You just enter the url of the streaming media and it downloads and saves it for you. It works great for Real media as well as microsoft media formats.
||There are legal problems, but instead of dressing up our sensitivities in fine notions lets just admit that we don't give a stuff.
||wiml: the distinction you make is a good one. If the
caching could be done on the harddisk of your neighbour
this would prevent a lot of data being pumped across the
net. Practically, it would be the easiest if people would
start sharing these sound & video files with the known
||The other part, format conversion, is also the reason why
I want it to be a website. The 'Streambox' software
doesn't run on my OS. A website is compatible with all
OS's. And I don't really want three different mediaplayers
on my system, I just want one good one. Furthermore, it
requires computingtime and know-how to use this
software. It is easier to just type the URL of the stream
you want to convert and to select the type of format you
want as output.
||Legally, on the other hand, a solution like Streambox on
your computer, is the most reliable. Once the software is
'out there' nothing can be done against it. Streambox is
already illegal I just read. Real is behind that. But it can
still be used. A website would end up in all kinds of legal
battles, no matter how legal in the long run (like Tivo and
VCRs). Such a site would use a store and forward
principle and might infringe on copyrights or something...

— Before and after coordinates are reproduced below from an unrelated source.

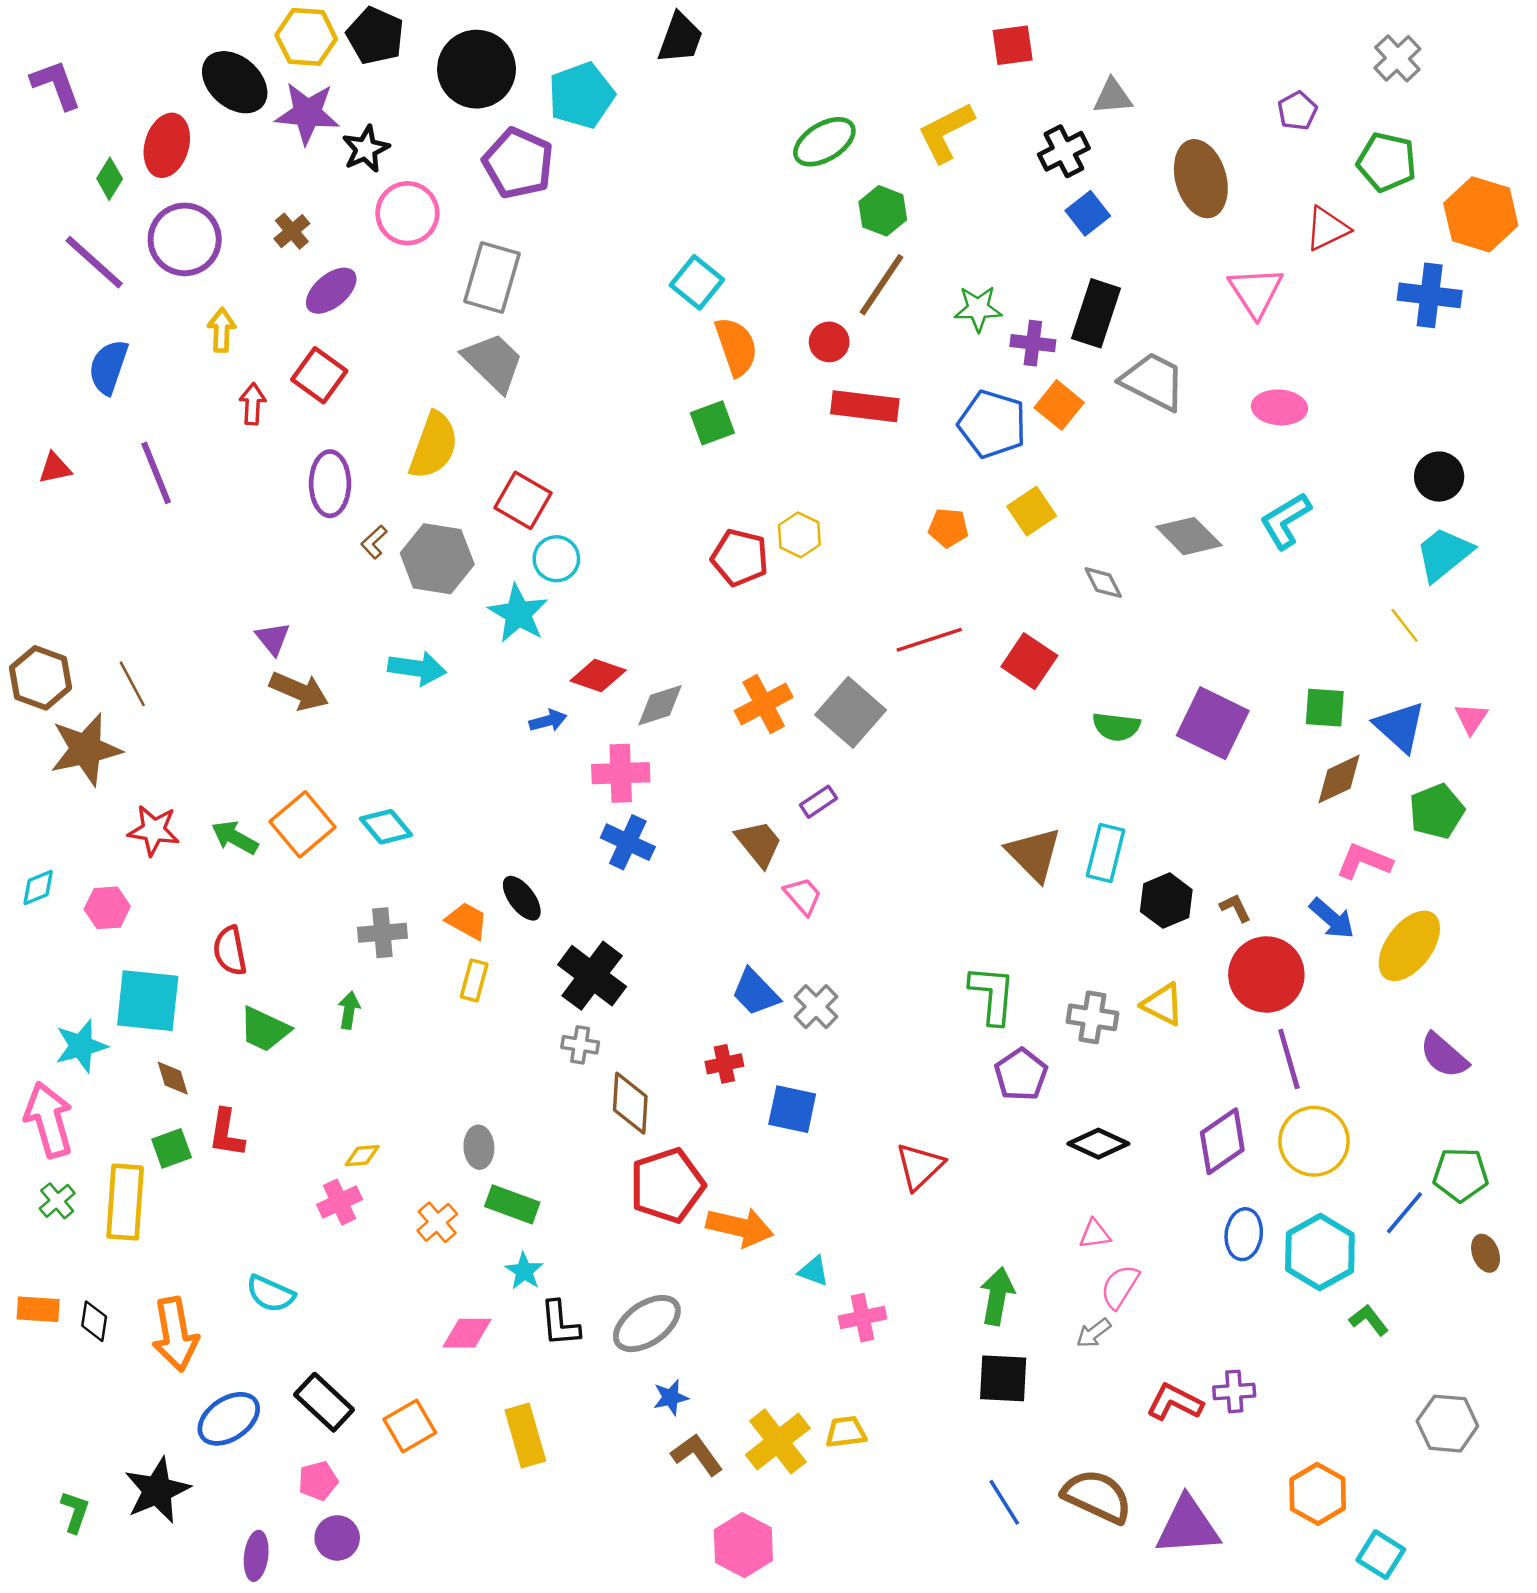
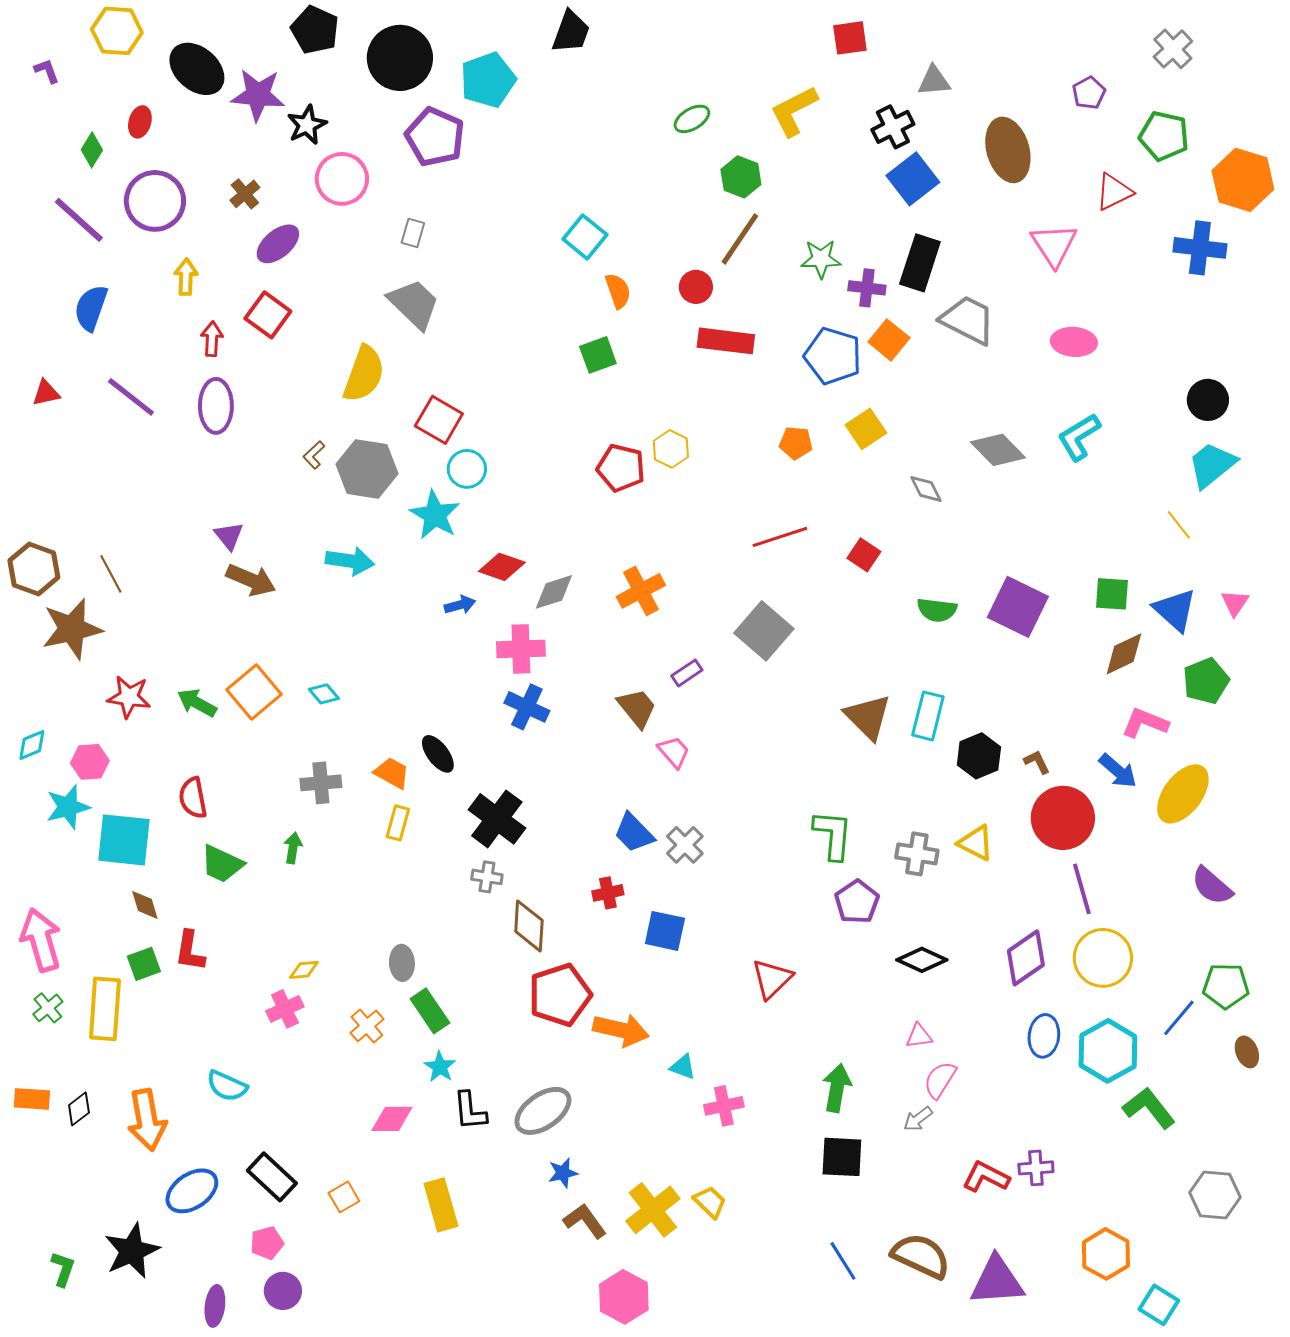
yellow hexagon: (306, 37) -> (117, 31), moved
purple L-shape: (56, 85) -> (47, 71), size x0.6
green ellipse: (824, 142) -> (692, 119), size x0.7
red ellipse: (167, 145) -> (140, 122), size x0.6
blue square: (1088, 213) -> (913, 179), size x1.4
gray rectangle: (492, 278) -> (413, 233), size x0.5
orange semicircle: (736, 347) -> (618, 291), size x0.7
purple line: (156, 473) -> (131, 397), turned -30
purple ellipse: (330, 484) -> (216, 406), moved
red square: (1029, 661) -> (864, 555), size x0.7
gray square: (851, 712) -> (764, 631), moved
cyan diamond: (386, 827) -> (324, 694), size x0.7
cyan star: (81, 1046) -> (68, 807), moved
green rectangle: (512, 1204) -> (430, 1011), turned 36
green L-shape: (1369, 1320) -> (1149, 1108), size x1.6
black diamond: (94, 1321) -> (79, 1109), turned 44
orange square: (410, 1426) -> (344, 1197), size x0.7
yellow trapezoid: (846, 1432) -> (710, 1202), turned 51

||In the end, the most convenient would probably be some
server software anyone could install (secretly) on some
unknown portnumber. If you want a stream to be
converted you enter the IP-address + port number + URL
of stream. The converted file can then be found in some
FTP dir (and share it also with the popular peer to peer
filesharing systems). For a webmaster it is also fun to run
this software because you end up with all kinds of movies
and sounds on your server without doing anything for it.
||If it takes too much traffic or clogs your server's capacity
or when you end up in legal trouble you just close it
down or move it to another portnumber. This also
answers phoenix' question "who pays?" It's a free service
to fellow netizens you know. If it becomes too popular
you close it/move it/rename it.
||Three years have passed and this idea is
still not baked unfortunately.
||Meanwhile we have BitTorrent technology.
It would be obvious that such a streaming
media converter would turn out BitTorrent
files for all the obvious reasons.
||It only just neads someone to do the
||RonnyO, KeepVid is a stand alone local application, not an online solution where you just drop the URL of a stream you want to capture.
||If they do it like that they will probably end up in legal battles the moment someone wants to capture material from some big media mogul. The site will be sued out of existence the next day. When end users run this software it is difficult for broadcasters to react legally.